▶ _Input_
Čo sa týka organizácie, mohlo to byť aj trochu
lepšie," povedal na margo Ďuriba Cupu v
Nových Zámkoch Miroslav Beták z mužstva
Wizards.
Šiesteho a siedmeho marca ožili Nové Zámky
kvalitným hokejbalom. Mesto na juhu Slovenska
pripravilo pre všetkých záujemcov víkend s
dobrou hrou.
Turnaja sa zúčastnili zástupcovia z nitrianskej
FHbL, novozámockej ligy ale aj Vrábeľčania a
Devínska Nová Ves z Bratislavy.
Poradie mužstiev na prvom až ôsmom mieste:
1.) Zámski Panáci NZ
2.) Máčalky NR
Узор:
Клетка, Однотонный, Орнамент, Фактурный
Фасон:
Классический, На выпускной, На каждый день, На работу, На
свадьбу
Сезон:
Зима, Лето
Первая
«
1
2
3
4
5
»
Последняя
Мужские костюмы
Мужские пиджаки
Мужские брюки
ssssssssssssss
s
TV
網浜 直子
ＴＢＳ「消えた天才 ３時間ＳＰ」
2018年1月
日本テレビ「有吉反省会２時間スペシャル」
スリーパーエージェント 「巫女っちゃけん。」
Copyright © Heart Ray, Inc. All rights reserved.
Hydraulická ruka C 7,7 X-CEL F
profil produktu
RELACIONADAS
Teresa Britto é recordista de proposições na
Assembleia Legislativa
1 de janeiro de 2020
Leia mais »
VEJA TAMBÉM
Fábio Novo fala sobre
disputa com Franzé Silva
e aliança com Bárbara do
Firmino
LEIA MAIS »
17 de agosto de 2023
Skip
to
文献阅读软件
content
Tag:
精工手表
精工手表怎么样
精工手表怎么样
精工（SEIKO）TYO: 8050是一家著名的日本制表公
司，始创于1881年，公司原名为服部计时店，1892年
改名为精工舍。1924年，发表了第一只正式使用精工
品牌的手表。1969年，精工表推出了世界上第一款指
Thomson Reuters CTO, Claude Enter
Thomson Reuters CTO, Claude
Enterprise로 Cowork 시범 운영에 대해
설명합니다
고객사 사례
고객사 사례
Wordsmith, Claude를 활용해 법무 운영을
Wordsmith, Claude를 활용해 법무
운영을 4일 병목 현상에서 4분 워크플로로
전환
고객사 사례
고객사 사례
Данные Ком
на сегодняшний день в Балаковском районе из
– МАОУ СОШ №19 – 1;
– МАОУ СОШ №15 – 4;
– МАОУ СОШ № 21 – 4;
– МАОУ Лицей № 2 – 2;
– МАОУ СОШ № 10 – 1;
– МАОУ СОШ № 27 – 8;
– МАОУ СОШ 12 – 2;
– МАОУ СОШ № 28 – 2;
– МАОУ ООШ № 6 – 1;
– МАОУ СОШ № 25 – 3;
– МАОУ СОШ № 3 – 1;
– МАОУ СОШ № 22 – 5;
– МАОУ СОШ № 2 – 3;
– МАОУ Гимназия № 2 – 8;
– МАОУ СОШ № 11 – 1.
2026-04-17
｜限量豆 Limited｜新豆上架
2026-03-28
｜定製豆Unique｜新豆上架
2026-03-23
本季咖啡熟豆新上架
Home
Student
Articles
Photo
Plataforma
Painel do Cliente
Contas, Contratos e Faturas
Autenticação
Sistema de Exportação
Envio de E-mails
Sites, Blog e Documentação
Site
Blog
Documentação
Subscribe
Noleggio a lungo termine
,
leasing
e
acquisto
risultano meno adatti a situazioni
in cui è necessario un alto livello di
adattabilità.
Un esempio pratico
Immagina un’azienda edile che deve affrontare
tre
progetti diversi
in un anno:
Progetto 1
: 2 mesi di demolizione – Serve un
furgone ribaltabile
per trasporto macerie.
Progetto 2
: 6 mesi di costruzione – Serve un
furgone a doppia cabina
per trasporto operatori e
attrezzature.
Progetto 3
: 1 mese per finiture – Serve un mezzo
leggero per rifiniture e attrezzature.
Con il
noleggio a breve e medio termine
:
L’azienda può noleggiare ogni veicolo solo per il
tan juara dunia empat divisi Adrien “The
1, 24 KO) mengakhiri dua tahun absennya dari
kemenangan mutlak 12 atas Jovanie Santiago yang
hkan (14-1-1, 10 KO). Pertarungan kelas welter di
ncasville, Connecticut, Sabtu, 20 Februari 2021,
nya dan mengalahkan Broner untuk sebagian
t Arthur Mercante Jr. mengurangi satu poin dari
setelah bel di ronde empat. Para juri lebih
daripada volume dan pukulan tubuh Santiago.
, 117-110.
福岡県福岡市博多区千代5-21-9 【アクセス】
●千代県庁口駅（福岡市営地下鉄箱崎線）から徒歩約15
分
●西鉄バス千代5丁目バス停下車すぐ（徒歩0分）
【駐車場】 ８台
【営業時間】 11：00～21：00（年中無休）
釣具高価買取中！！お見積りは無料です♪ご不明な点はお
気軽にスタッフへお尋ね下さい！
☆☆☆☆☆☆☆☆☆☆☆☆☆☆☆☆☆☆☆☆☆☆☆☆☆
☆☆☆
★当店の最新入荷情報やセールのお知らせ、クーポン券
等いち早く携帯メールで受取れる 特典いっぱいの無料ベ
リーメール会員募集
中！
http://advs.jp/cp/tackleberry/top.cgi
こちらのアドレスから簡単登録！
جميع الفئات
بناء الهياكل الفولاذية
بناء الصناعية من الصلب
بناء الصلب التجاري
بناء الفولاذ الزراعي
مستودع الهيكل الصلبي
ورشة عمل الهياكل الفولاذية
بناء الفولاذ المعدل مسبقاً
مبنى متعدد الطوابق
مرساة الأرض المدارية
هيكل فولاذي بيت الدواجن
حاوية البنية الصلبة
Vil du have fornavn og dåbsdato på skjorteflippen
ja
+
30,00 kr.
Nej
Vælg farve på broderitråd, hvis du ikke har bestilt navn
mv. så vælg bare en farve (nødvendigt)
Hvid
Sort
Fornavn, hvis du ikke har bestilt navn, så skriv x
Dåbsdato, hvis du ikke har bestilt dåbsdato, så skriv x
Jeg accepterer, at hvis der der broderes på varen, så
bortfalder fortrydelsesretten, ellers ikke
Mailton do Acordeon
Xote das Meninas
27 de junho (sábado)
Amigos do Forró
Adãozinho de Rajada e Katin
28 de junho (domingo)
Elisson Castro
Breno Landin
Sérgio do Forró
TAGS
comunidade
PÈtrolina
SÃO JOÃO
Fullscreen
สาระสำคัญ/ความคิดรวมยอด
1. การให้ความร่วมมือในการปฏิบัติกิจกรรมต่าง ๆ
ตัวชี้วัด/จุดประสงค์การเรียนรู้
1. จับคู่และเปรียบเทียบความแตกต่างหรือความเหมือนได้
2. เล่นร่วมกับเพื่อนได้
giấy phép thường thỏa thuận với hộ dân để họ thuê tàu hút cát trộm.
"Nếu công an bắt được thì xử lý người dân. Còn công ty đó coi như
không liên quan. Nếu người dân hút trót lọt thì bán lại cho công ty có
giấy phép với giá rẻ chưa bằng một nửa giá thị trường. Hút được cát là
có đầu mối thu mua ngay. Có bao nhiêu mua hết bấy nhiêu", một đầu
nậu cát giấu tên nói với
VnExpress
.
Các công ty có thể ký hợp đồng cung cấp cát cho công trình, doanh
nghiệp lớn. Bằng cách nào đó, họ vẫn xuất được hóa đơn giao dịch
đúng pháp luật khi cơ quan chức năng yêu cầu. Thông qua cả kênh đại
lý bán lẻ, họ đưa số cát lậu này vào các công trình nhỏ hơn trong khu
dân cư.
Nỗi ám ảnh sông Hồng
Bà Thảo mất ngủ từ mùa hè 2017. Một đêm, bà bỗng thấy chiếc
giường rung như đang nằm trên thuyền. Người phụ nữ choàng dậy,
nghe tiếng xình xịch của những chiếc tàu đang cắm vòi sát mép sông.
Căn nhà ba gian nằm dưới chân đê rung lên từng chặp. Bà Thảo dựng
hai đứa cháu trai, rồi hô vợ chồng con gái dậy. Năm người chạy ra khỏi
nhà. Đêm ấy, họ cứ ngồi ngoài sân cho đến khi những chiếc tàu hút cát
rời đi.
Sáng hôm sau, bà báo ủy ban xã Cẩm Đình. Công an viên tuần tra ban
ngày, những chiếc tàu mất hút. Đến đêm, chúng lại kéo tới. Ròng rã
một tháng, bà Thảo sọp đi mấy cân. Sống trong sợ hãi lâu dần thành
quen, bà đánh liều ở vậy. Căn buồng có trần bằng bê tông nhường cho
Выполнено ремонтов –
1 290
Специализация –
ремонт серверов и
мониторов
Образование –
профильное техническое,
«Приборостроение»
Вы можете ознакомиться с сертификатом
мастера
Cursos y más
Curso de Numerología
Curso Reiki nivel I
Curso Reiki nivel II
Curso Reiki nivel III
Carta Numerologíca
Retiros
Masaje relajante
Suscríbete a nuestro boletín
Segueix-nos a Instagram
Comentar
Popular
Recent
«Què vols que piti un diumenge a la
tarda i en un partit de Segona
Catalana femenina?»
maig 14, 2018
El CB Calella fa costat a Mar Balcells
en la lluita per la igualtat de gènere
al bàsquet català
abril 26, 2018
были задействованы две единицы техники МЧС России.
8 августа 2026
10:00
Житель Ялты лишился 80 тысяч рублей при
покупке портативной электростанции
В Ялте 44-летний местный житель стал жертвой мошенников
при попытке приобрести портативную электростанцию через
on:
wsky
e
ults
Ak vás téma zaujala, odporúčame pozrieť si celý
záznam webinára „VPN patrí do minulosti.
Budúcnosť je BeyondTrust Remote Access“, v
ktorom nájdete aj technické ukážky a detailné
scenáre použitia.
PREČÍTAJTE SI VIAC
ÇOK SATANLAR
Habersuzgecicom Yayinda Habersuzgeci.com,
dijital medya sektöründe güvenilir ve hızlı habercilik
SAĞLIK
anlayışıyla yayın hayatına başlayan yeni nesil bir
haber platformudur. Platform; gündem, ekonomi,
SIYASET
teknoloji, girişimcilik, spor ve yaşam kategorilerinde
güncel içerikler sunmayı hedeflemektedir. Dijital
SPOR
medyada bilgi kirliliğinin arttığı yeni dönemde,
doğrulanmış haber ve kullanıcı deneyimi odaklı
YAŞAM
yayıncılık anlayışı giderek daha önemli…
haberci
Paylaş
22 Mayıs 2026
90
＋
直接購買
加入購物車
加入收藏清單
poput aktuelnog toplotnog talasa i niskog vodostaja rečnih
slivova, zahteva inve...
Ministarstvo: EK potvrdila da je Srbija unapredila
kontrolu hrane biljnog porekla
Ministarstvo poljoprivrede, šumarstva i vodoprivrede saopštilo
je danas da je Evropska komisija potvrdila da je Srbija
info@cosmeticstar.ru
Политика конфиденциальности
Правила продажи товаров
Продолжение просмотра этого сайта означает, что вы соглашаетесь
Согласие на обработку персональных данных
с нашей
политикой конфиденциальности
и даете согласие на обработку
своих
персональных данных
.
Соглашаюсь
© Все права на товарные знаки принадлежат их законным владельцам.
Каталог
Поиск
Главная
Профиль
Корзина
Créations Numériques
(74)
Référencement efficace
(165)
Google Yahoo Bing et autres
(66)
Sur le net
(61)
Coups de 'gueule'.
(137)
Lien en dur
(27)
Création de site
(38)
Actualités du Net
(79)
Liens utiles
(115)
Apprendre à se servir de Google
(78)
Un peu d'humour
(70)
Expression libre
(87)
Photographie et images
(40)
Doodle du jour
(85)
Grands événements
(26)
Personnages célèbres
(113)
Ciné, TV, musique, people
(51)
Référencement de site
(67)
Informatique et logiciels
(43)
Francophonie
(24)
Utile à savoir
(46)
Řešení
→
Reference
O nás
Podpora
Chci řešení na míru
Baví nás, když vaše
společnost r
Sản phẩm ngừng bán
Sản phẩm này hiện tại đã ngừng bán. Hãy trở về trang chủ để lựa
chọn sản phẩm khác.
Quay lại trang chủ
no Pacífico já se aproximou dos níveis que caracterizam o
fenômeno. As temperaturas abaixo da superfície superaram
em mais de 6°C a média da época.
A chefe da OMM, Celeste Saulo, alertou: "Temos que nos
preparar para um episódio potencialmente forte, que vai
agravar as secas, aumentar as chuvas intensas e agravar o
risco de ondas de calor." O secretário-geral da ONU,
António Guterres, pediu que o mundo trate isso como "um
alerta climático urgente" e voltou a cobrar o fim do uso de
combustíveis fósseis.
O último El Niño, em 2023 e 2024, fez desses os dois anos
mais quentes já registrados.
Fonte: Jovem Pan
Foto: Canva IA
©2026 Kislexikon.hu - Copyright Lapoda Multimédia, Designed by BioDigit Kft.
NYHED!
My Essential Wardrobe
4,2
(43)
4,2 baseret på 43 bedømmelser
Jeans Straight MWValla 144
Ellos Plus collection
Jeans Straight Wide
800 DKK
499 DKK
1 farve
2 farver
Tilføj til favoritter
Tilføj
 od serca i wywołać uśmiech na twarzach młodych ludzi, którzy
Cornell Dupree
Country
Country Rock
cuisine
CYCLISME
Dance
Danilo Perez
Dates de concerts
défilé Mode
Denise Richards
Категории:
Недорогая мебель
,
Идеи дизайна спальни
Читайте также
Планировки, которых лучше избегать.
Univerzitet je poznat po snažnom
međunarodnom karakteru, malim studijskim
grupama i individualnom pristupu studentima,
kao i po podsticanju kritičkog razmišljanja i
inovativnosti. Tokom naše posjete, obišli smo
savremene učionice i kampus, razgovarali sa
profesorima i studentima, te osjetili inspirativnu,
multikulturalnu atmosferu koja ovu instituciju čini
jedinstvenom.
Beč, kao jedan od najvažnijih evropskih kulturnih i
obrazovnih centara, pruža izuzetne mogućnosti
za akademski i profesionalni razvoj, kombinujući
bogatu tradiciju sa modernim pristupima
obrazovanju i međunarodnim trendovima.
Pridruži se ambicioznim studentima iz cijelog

▶ _Problem requirements_
Beginning with the first line of the records above, reproduce each line exactly, ending at the line that contains "СОШ № 3 – 1;", and leave out everything else.

▶ _Task result_
Čo sa týka organizácie, mohlo to byť aj trochu
lepšie," povedal na margo Ďuriba Cupu v
Nových Zámkoch Miroslav Beták z mužstva
Wizards.
Šiesteho a siedmeho marca ožili Nové Zámky
kvalitným hokejbalom. Mesto na juhu Slovenska
pripravilo pre všetkých záujemcov víkend s
dobrou hrou.
Turnaja sa zúčastnili zástupcovia z nitrianskej
FHbL, novozámockej ligy ale aj Vrábeľčania a
Devínska Nová Ves z Bratislavy.
Poradie mužstiev na prvom až ôsmom mieste:
1.) Zámski Panáci NZ
2.) Máčalky NR
Узор:
Клетка, Однотонный, Орнамент, Фактурный
Фасон:
Классический, На выпускной, На каждый день, На работу, На
свадьбу
Сезон:
Зима, Лето
Первая
«
1
2
3
4
5
»
Последняя
Мужские костюмы
Мужские пиджаки
Мужские брюки
ssssssssssssss
s
TV
網浜 直子
ＴＢＳ「消えた天才 ３時間ＳＰ」
2018年1月
日本テレビ「有吉反省会２時間スペシャル」
スリーパーエージェント 「巫女っちゃけん。」
Copyright © Heart Ray, Inc. All rights reserved.
Hydraulická ruka C 7,7 X-CEL F
profil produktu
RELACIONADAS
Teresa Britto é recordista de proposições na
Assembleia Legislativa
1 de janeiro de 2020
Leia mais »
VEJA TAMBÉM
Fábio Novo fala sobre
disputa com Franzé Silva
e aliança com Bárbara do
Firmino
LEIA MAIS »
17 de agosto de 2023
Skip
to
文献阅读软件
content
Tag:
精工手表
精工手表怎么样
精工手表怎么样
精工（SEIKO）TYO: 8050是一家著名的日本制表公
司，始创于1881年，公司原名为服部计时店，1892年
改名为精工舍。1924年，发表了第一只正式使用精工
品牌的手表。1969年，精工表推出了世界上第一款指
Thomson Reuters CTO, Claude Enter
Thomson Reuters CTO, Claude
Enterprise로 Cowork 시범 운영에 대해
설명합니다
고객사 사례
고객사 사례
Wordsmith, Claude를 활용해 법무 운영을
Wordsmith, Claude를 활용해 법무
운영을 4일 병목 현상에서 4분 워크플로로
전환
고객사 사례
고객사 사례
Данные Ком
на сегодняшний день в Балаковском районе из
– МАОУ СОШ №19 – 1;
– МАОУ СОШ №15 – 4;
– МАОУ СОШ № 21 – 4;
– МАОУ Лицей № 2 – 2;
– МАОУ СОШ № 10 – 1;
– МАОУ СОШ № 27 – 8;
– МАОУ СОШ 12 – 2;
– МАОУ СОШ № 28 – 2;
– МАОУ ООШ № 6 – 1;
– МАОУ СОШ № 25 – 3;
– МАОУ СОШ № 3 – 1;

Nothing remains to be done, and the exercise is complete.